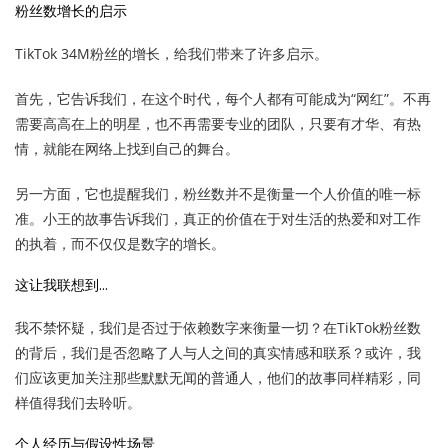
粉丝数增长的启示
TikTok 34M粉丝的增长，给我们带来了许多启示。
首先，它告诉我们，在这个时代，每个人都有可能成为“网红”。不再
需要高高在上的明星，也不再需要专业的团队，只要有才华、有热
情，就能在网络上找到自己的舞台。
另一方面，它也提醒我们，粉丝数并不是衡量一个人价值的唯一标
准。小王的故事告诉我们，真正的价值在于对生活的热爱和对工作
的执着，而不仅仅是数字的增长。
这让我联想到…
我不禁怀疑，我们是否过于依赖数字来衡量一切？在TikTok粉丝数
的背后，我们是否忽略了人与人之间的真实情感和联系？或许，我
们应该更加关注那些默默无闻的普通人，他们的故事同样精彩，同
样值得我们去聆听。
个人经历与假设性场景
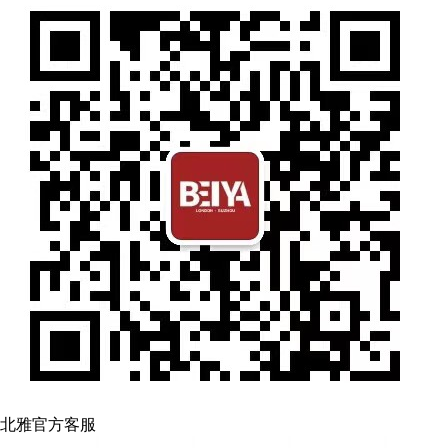
北雅官方客服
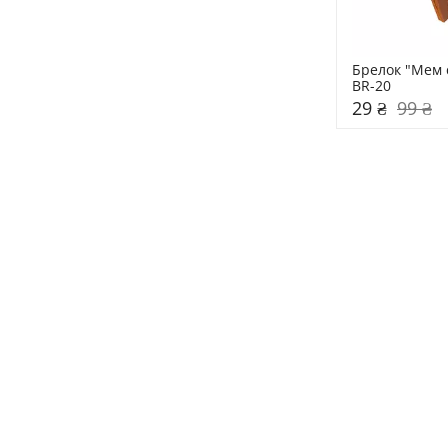
Брелок "Мем с
BR-20
29 ₴
99 ₴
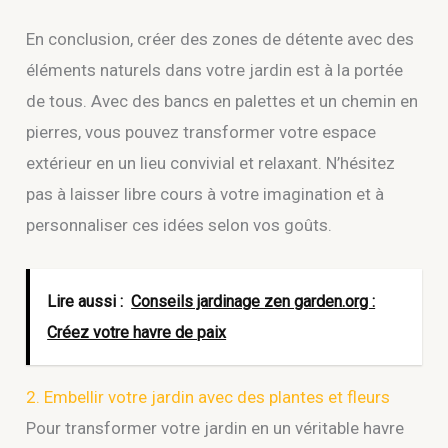
En conclusion, créer des zones de détente avec des
éléments naturels dans votre jardin est à la portée
de tous. Avec des bancs en palettes et un chemin en
pierres, vous pouvez transformer votre espace
extérieur en un lieu convivial et relaxant. N’hésitez
pas à laisser libre cours à votre imagination et à
personnaliser ces idées selon vos goûts.
Lire aussi :
Conseils jardinage zen garden.org :
Créez votre havre de paix
2. Embellir votre jardin avec des plantes et fleurs
Pour transformer votre jardin en un véritable havre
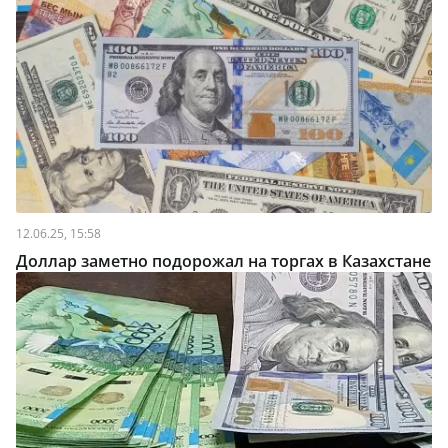
12.06.25, 15:58
Доллар заметно подорожал на торгах в Казахстане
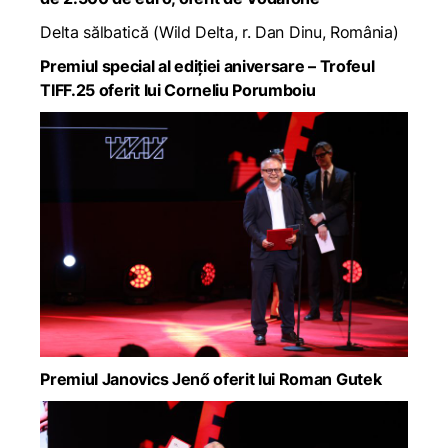
Delta sălbatică
(
Wild Delta
, r. Dan Dinu, România)
Premiul special al ediției aniversare – Trofeul
TIFF.25 oferit lui Corneliu Porumboiu
Premiul Janovics Jenő oferit lui Roman Gutek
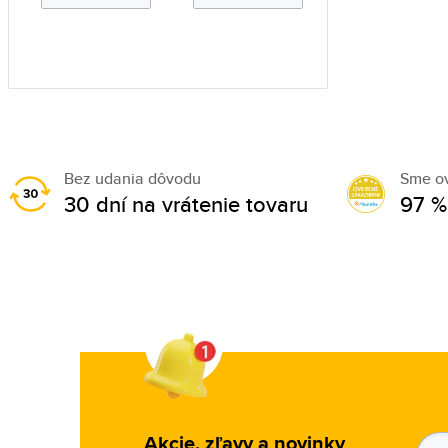
Bez udania dôvodu
Sme o
30 dní na vrátenie tovaru
97 %
Akcie, zľavy a novinky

**WHAT YOU HAVE TO DO:**
Every line in the records above that contains the word "Premiul" is to be copied out.

**RESULT OF THIS EXERCISE:**
Premiul special al ediției aniversare – Trofeul
Premiul Janovics Jenő oferit lui Roman Gutek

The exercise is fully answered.